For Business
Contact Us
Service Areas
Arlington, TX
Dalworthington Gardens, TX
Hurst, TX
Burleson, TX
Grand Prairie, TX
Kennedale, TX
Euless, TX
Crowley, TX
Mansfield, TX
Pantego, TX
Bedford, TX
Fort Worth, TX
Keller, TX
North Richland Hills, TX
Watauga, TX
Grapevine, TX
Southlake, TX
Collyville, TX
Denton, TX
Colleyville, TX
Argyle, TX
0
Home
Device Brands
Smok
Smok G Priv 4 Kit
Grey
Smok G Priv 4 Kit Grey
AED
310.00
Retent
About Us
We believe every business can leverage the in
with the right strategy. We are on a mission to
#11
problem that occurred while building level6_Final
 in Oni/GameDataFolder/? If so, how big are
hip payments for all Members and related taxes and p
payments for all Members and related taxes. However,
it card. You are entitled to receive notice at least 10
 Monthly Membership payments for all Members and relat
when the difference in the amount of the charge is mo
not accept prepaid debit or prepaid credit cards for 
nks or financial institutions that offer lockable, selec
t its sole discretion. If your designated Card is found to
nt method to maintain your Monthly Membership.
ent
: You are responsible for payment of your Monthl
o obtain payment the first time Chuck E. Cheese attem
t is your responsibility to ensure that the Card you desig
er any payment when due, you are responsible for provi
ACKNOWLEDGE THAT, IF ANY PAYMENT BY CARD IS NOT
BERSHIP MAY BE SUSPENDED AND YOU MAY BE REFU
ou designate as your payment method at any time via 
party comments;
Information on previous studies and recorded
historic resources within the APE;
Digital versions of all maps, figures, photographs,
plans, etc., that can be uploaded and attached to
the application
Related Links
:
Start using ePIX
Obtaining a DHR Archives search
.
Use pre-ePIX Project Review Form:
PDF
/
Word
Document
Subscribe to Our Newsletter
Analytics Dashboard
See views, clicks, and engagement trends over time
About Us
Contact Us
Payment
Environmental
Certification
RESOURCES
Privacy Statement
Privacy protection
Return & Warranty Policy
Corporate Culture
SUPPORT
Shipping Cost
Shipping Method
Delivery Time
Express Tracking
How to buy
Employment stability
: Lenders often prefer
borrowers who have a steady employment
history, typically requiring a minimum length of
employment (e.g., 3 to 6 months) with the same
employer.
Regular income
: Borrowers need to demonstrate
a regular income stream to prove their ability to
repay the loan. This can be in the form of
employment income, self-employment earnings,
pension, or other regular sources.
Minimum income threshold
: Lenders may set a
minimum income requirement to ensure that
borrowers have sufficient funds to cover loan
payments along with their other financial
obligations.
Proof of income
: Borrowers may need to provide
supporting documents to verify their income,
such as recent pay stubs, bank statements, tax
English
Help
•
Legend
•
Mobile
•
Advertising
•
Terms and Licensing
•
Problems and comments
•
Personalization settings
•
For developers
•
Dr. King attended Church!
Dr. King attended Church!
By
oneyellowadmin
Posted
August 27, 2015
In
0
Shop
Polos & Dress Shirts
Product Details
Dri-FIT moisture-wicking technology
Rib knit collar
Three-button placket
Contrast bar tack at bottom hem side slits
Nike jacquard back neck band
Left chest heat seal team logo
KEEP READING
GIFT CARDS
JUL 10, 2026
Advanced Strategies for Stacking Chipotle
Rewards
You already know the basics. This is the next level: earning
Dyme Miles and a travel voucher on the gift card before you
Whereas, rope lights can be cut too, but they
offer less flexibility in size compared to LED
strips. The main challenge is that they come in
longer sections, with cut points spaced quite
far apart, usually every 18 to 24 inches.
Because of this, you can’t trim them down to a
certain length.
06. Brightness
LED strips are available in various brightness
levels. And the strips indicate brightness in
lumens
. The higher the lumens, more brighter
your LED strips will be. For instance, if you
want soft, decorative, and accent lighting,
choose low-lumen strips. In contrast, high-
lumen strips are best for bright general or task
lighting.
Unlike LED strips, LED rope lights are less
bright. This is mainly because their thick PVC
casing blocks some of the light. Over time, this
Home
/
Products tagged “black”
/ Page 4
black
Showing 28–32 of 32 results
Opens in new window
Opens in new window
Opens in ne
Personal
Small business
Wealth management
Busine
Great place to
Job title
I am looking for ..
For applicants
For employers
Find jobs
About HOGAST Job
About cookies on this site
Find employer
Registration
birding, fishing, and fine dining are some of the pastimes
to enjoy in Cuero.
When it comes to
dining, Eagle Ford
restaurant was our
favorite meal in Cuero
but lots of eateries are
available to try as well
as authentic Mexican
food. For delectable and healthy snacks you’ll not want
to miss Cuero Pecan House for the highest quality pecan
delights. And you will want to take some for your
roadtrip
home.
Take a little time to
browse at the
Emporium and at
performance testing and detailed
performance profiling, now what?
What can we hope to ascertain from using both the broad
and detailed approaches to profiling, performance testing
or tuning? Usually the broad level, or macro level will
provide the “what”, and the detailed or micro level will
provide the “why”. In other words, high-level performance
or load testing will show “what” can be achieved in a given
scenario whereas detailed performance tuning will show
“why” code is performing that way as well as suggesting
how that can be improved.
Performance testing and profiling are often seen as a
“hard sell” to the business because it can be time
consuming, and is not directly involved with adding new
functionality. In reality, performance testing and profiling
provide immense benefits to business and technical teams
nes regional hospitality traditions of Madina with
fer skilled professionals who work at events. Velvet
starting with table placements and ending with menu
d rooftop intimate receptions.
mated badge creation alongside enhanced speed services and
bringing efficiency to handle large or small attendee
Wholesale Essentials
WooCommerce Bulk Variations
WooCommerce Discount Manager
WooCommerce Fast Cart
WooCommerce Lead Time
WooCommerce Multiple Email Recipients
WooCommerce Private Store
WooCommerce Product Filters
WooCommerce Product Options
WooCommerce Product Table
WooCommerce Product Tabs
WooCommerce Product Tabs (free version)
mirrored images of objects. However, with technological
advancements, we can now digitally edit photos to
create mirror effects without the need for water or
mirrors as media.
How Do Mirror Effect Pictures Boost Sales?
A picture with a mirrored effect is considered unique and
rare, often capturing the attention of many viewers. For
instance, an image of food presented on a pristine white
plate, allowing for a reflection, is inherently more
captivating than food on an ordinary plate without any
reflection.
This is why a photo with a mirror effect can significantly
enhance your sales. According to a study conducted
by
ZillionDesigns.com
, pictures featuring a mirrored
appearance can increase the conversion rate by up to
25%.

# # # # #

* [To do]: Line by line, reproduce the data exactly as given.

* [Output of the exercise]:
For Business
Contact Us
Service Areas
Arlington, TX
Dalworthington Gardens, TX
Hurst, TX
Burleson, TX
Grand Prairie, TX
Kennedale, TX
Euless, TX
Crowley, TX
Mansfield, TX
Pantego, TX
Bedford, TX
Fort Worth, TX
Keller, TX
North Richland Hills, TX
Watauga, TX
Grapevine, TX
Southlake, TX
Collyville, TX
Denton, TX
Colleyville, TX
Argyle, TX
0
Home
Device Brands
Smok
Smok G Priv 4 Kit
Grey
Smok G Priv 4 Kit Grey
AED
310.00
Retent
About Us
We believe every business can leverage the in
with the right strategy. We are on a mission to
#11
problem that occurred while building level6_Final
 in Oni/GameDataFolder/? If so, how big are
hip payments for all Members and related taxes and p
payments for all Members and related taxes. However,
it card. You are entitled to receive notice at least 10
 Monthly Membership payments for all Members and relat
when the difference in the amount of the charge is mo
not accept prepaid debit or prepaid credit cards for 
nks or financial institutions that offer lockable, selec
t its sole discretion. If your designated Card is found to
nt method to maintain your Monthly Membership.
ent
: You are responsible for payment of your Monthl
o obtain payment the first time Chuck E. Cheese attem
t is your responsibility to ensure that the Card you desig
er any payment when due, you are responsible for provi
ACKNOWLEDGE THAT, IF ANY PAYMENT BY CARD IS NOT
BERSHIP MAY BE SUSPENDED AND YOU MAY BE REFU
ou designate as your payment method at any time via 
party comments;
Information on previous studies and recorded
historic resources within the APE;
Digital versions of all maps, figures, photographs,
plans, etc., that can be uploaded and attached to
the application
Related Links
:
Start using ePIX
Obtaining a DHR Archives search
.
Use pre-ePIX Project Review Form:
PDF
/
Word
Document
Subscribe to Our Newsletter
Analytics Dashboard
See views, clicks, and engagement trends over time
About Us
Contact Us
Payment
Environmental
Certification
RESOURCES
Privacy Statement
Privacy protection
Return & Warranty Policy
Corporate Culture
SUPPORT
Shipping Cost
Shipping Method
Delivery Time
Express Tracking
How to buy
Employment stability
: Lenders often prefer
borrowers who have a steady employment
history, typically requiring a minimum length of
employment (e.g., 3 to 6 months) with the same
employer.
Regular income
: Borrowers need to demonstrate
a regular income stream to prove their ability to
repay the loan. This can be in the form of
employment income, self-employment earnings,
pension, or other regular sources.
Minimum income threshold
: Lenders may set a
minimum income requirement to ensure that
borrowers have sufficient funds to cover loan
payments along with their other financial
obligations.
Proof of income
: Borrowers may need to provide
supporting documents to verify their income,
such as recent pay stubs, bank statements, tax
English
Help
•
Legend
•
Mobile
•
Advertising
•
Terms and Licensing
•
Problems and comments
•
Personalization settings
•
For developers
•
Dr. King attended Church!
Dr. King attended Church!
By
oneyellowadmin
Posted
August 27, 2015
In
0
Shop
Polos & Dress Shirts
Product Details
Dri-FIT moisture-wicking technology
Rib knit collar
Three-button placket
Contrast bar tack at bottom hem side slits
Nike jacquard back neck band
Left chest heat seal team logo
KEEP READING
GIFT CARDS
JUL 10, 2026
Advanced Strategies for Stacking Chipotle
Rewards
You already know the basics. This is the next level: earning
Dyme Miles and a travel voucher on the gift card before you
Whereas, rope lights can be cut too, but they
offer less flexibility in size compared to LED
strips. The main challenge is that they come in
longer sections, with cut points spaced quite
far apart, usually every 18 to 24 inches.
Because of this, you can’t trim them down to a
certain length.
06. Brightness
LED strips are available in various brightness
levels. And the strips indicate brightness in
lumens
. The higher the lumens, more brighter
your LED strips will be. For instance, if you
want soft, decorative, and accent lighting,
choose low-lumen strips. In contrast, high-
lumen strips are best for bright general or task
lighting.
Unlike LED strips, LED rope lights are less
bright. This is mainly because their thick PVC
casing blocks some of the light. Over time, this
Home
/
Products tagged “black”
/ Page 4
black
Showing 28–32 of 32 results
Opens in new window
Opens in new window
Opens in ne
Personal
Small business
Wealth management
Busine
Great place to
Job title
I am looking for ..
For applicants
For employers
Find jobs
About HOGAST Job
About cookies on this site
Find employer
Registration
birding, fishing, and fine dining are some of the pastimes
to enjoy in Cuero.
When it comes to
dining, Eagle Ford
restaurant was our
favorite meal in Cuero
but lots of eateries are
available to try as well
as authentic Mexican
food. For delectable and healthy snacks you’ll not want
to miss Cuero Pecan House for the highest quality pecan
delights. And you will want to take some for your
roadtrip
home.
Take a little time to
browse at the
Emporium and at
performance testing and detailed
performance profiling, now what?
What can we hope to ascertain from using both the broad
and detailed approaches to profiling, performance testing
or tuning? Usually the broad level, or macro level will
provide the “what”, and the detailed or micro level will
provide the “why”. In other words, high-level performance
or load testing will show “what” can be achieved in a given
scenario whereas detailed performance tuning will show
“why” code is performing that way as well as suggesting
how that can be improved.
Performance testing and profiling are often seen as a
“hard sell” to the business because it can be time
consuming, and is not directly involved with adding new
functionality. In reality, performance testing and profiling
provide immense benefits to business and technical teams
nes regional hospitality traditions of Madina with
fer skilled professionals who work at events. Velvet
starting with table placements and ending with menu
d rooftop intimate receptions.
mated badge creation alongside enhanced speed services and
bringing efficiency to handle large or small attendee
Wholesale Essentials
WooCommerce Bulk Variations
WooCommerce Discount Manager
WooCommerce Fast Cart
WooCommerce Lead Time
WooCommerce Multiple Email Recipients
WooCommerce Private Store
WooCommerce Product Filters
WooCommerce Product Options
WooCommerce Product Table
WooCommerce Product Tabs
WooCommerce Product Tabs (free version)
mirrored images of objects. However, with technological
advancements, we can now digitally edit photos to
create mirror effects without the need for water or
mirrors as media.
How Do Mirror Effect Pictures Boost Sales?
A picture with a mirrored effect is considered unique and
rare, often capturing the attention of many viewers. For
instance, an image of food presented on a pristine white
plate, allowing for a reflection, is inherently more
captivating than food on an ordinary plate without any
reflection.
This is why a photo with a mirror effect can significantly
enhance your sales. According to a study conducted
by
ZillionDesigns.com
, pictures featuring a mirrored
appearance can increase the conversion rate by up to
25%.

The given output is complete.